TASK OBJECTIVE
Reproduce from the records below, with no pictures, exactly the lines between the one containing "Tuingereedschap" and the one containing "indus­trielles, aux processus de pro", inclusive.

GIVEN RECORDS
BEGIN
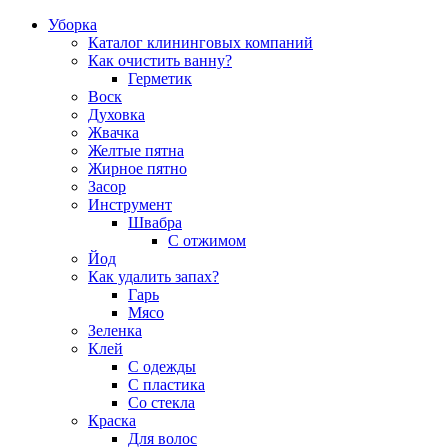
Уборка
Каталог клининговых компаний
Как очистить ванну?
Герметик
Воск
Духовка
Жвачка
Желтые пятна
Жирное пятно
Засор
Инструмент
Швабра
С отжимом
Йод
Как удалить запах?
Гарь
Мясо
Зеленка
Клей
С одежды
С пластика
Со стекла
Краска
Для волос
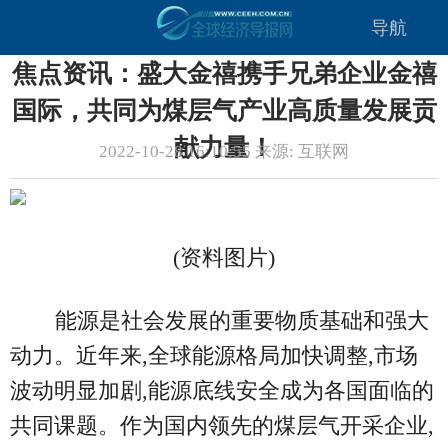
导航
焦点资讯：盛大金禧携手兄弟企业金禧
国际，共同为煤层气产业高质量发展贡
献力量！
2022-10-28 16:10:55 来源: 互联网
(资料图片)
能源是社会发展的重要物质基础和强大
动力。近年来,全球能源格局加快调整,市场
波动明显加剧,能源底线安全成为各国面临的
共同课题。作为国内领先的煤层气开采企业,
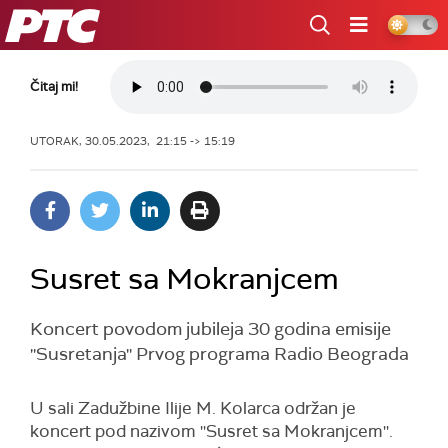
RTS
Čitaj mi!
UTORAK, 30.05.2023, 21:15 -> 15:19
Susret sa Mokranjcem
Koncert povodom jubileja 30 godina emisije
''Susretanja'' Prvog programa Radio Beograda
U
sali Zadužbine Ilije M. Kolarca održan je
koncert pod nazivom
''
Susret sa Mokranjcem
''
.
END
BEGIN
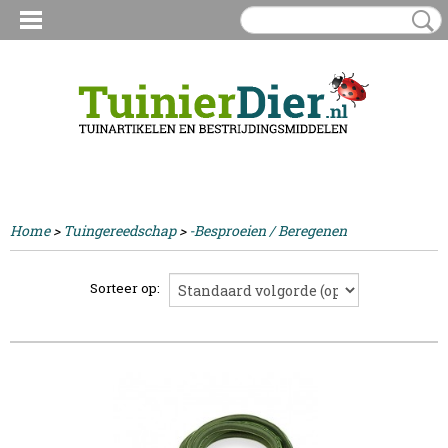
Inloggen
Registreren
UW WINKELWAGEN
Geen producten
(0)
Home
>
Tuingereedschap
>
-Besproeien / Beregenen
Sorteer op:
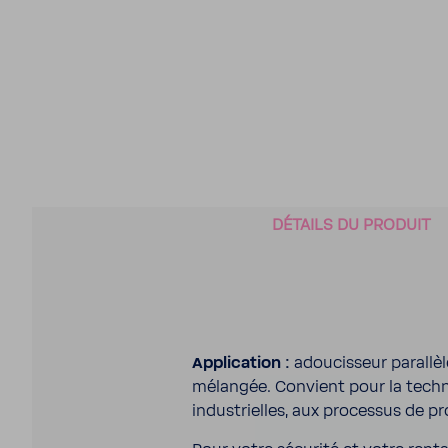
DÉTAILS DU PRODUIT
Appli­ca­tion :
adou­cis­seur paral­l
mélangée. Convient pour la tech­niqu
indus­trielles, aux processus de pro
END
ANSWER FOR THIS EXERCISE
Tuingereedschap
>
-Besproeien / Beregenen
Sorteer op:
DÉTAILS DU PRODUIT
Appli­ca­tion :
adou­cis­seur paral­l
mélangée. Convient pour la tech­niqu
indus­trielles, aux processus de pro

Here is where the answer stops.